▸ **DATA RECORDS**:

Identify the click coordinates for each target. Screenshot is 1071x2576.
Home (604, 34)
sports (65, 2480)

...

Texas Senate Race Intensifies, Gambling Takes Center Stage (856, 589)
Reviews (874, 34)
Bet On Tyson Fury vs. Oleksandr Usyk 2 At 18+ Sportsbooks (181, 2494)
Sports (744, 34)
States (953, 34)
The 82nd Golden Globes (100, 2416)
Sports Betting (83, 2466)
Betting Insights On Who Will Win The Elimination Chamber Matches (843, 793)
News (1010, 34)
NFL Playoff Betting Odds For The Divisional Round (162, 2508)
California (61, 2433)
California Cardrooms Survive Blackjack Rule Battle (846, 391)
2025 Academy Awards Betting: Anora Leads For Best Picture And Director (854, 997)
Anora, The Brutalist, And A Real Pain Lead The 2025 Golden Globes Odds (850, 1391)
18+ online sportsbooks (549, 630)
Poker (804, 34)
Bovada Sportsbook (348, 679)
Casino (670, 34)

▸ **EXERCISE**: Filter the entries and copy each line with "Odds".

▸ **RESULT FOR THIS TASK**:
NFL Playoff Betting Odds For The Divisional Round (162, 2508)
Anora, The Brutalist, And A Real Pain Lead The 2025 Golden Globes Odds (850, 1391)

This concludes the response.